▶ Prompt
Starting with the opening line of the entries below, transcribe each line exactly up to and including the one that has "发现 (253, 2490)"; pictures are not copied.

Pixel coordinate grounding data:

+---+

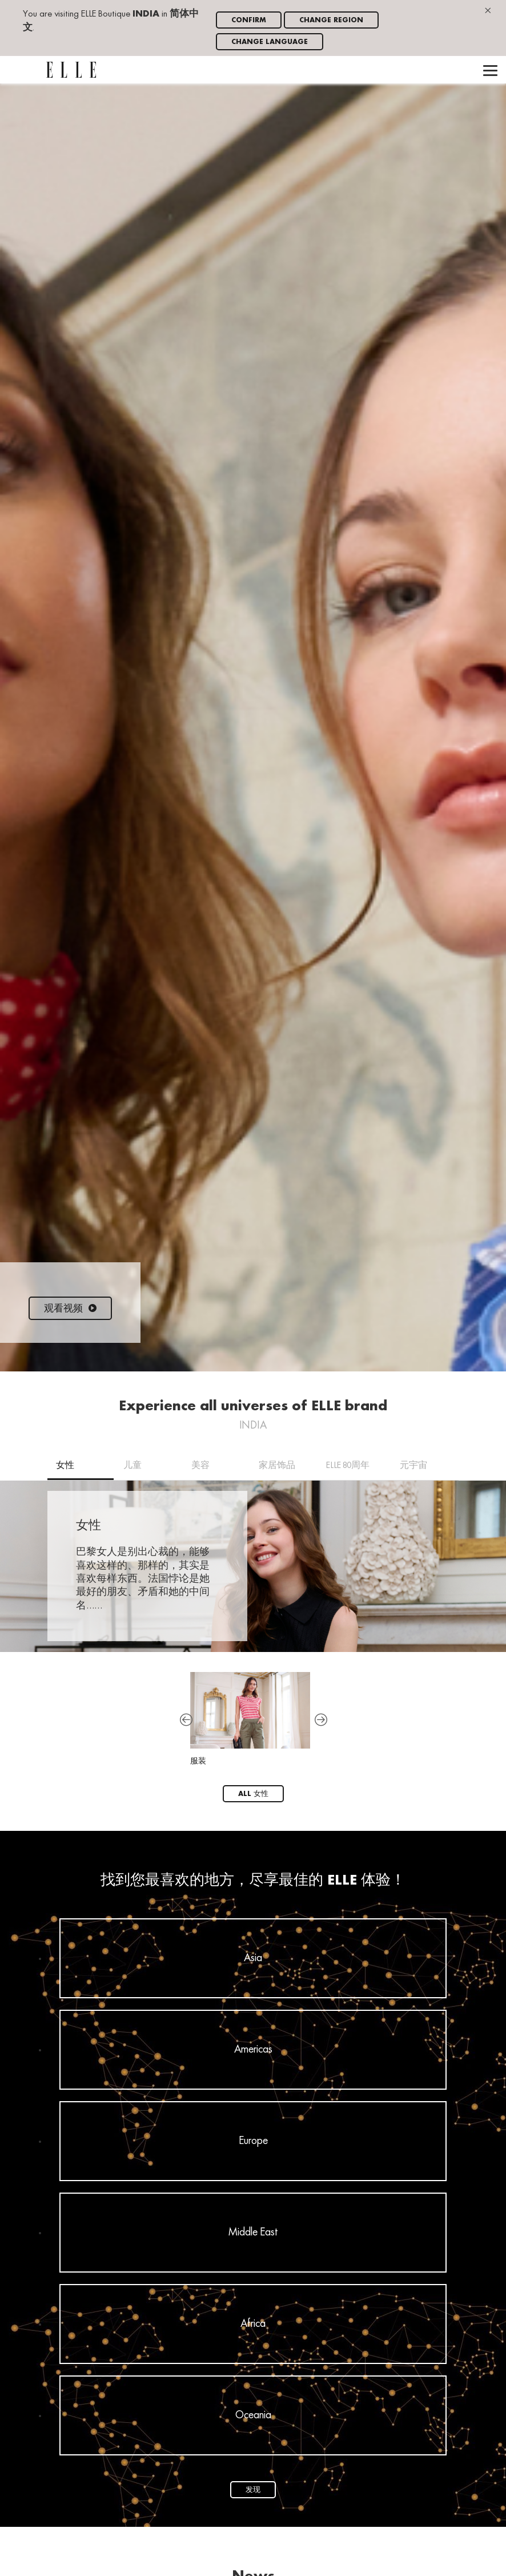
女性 (65, 1465)
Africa (253, 2324)
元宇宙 (413, 1465)
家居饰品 (277, 1465)
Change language (269, 42)
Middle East (253, 2232)
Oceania (253, 2415)
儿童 (132, 1465)
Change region (331, 20)
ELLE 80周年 (348, 1465)
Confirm (248, 20)
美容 (200, 1465)
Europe (253, 2141)
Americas (253, 2049)
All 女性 (253, 1794)
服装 (250, 1718)
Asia (253, 1958)
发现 (253, 2490)
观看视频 (70, 1309)
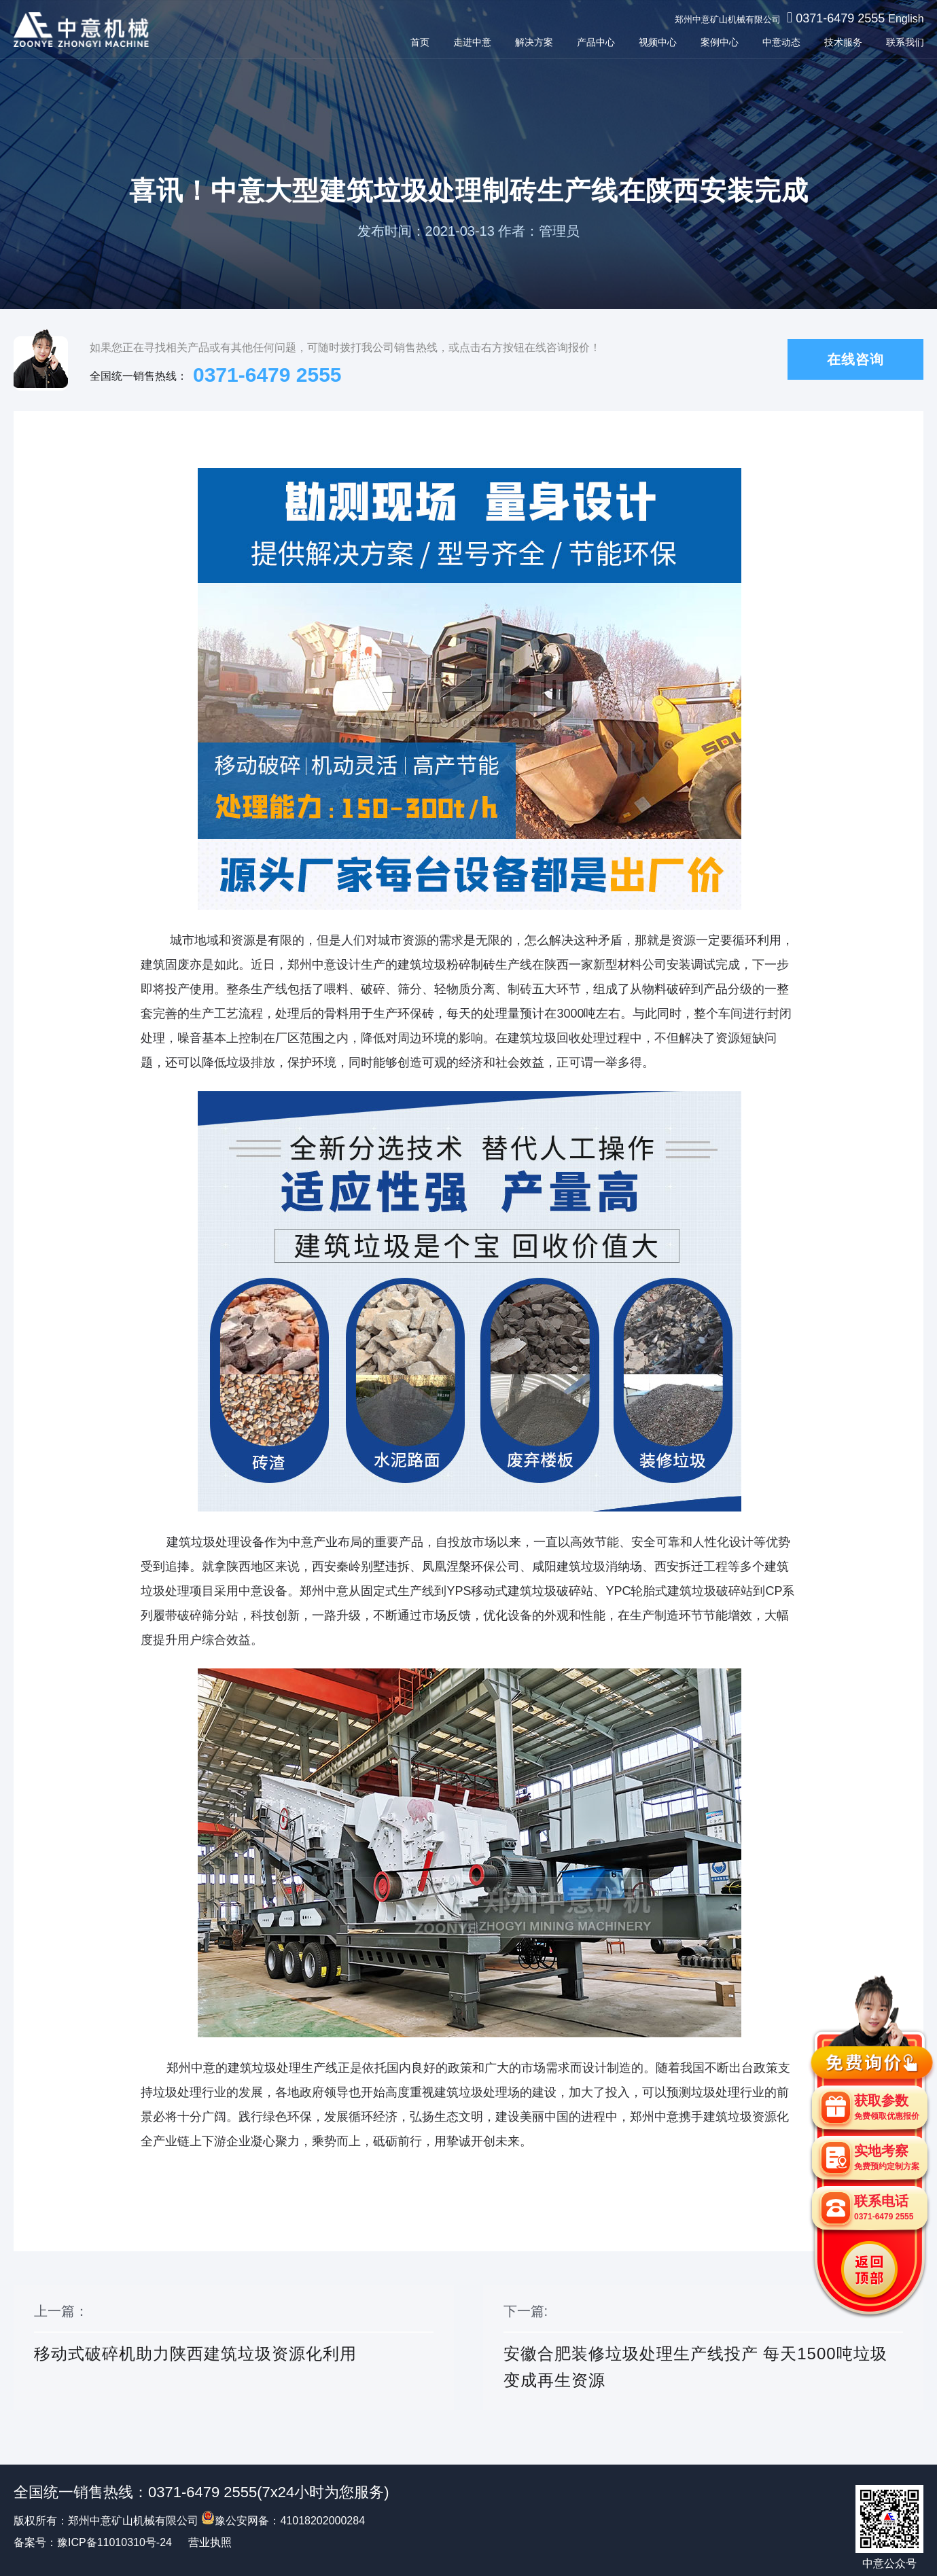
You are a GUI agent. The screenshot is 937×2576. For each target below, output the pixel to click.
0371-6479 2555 (839, 18)
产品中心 (595, 42)
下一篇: (703, 2348)
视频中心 (657, 42)
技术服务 (843, 42)
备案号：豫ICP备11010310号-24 (93, 2542)
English (905, 18)
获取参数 (886, 2107)
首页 (419, 42)
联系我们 (904, 42)
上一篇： (234, 2348)
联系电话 (883, 2207)
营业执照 (210, 2542)
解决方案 (533, 42)
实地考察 (886, 2157)
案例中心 (719, 42)
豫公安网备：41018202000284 (283, 2520)
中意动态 (781, 42)
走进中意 (472, 42)
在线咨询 (855, 359)
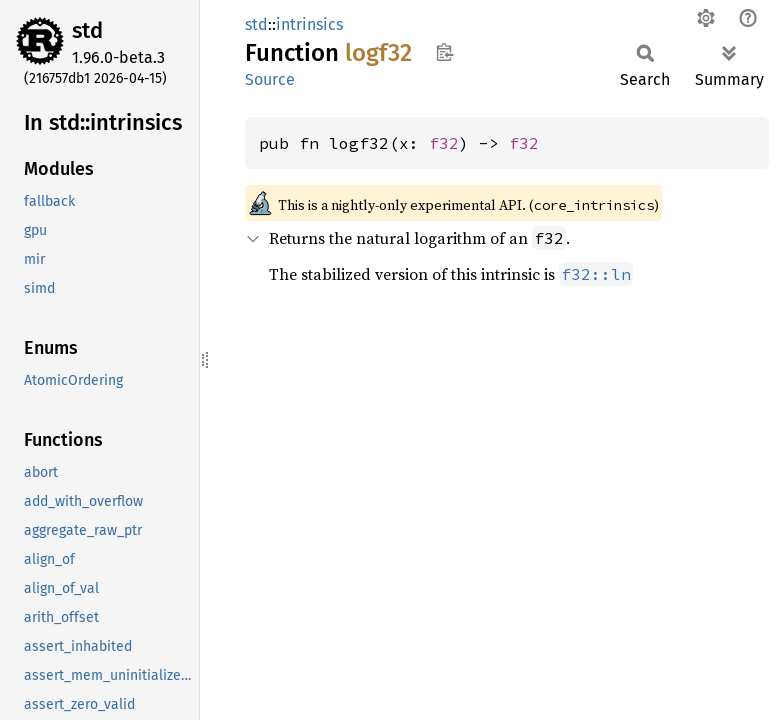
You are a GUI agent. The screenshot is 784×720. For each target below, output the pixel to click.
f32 (444, 143)
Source (270, 79)
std (87, 30)
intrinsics (309, 24)
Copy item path (444, 52)
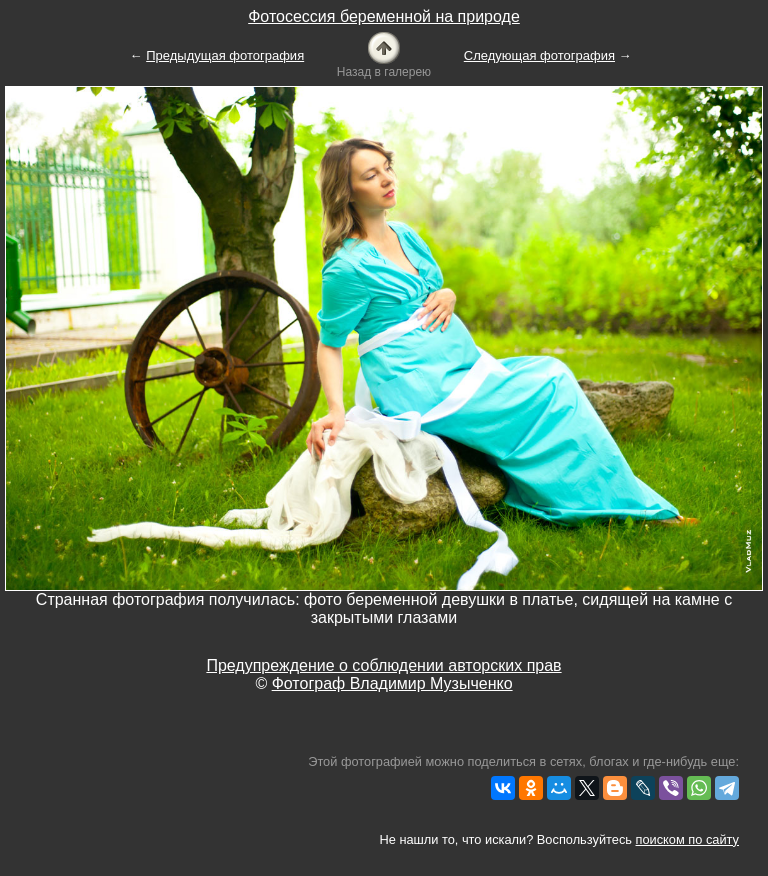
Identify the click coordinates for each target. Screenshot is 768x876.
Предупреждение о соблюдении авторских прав (383, 665)
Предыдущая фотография (225, 55)
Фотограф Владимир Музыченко (392, 683)
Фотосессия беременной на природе (384, 16)
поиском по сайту (687, 839)
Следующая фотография (539, 55)
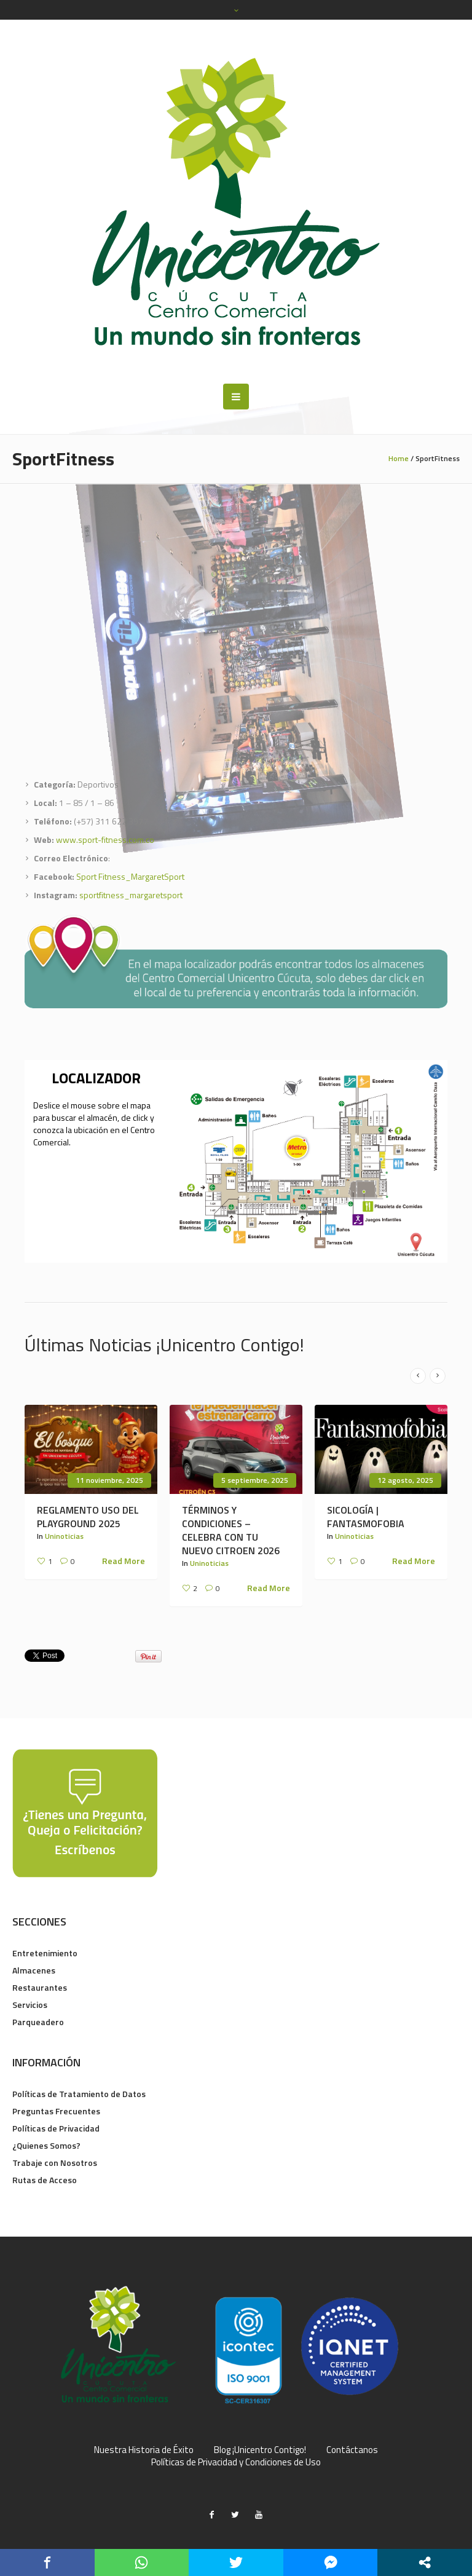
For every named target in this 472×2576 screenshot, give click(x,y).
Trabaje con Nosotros (54, 2162)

+---+

▶ Answer for this exercise
女性 (65, 1465)
Africa (253, 2324)
元宇宙 (413, 1465)
家居饰品 (277, 1465)
Change language (269, 42)
Middle East (253, 2232)
Oceania (253, 2415)
儿童 (132, 1465)
Change region (331, 20)
ELLE 80周年 (348, 1465)
Confirm (248, 20)
美容 (200, 1465)
Europe (253, 2141)
Americas (253, 2049)
All 女性 (253, 1794)
服装 (250, 1718)
Asia (253, 1958)
发现 (253, 2490)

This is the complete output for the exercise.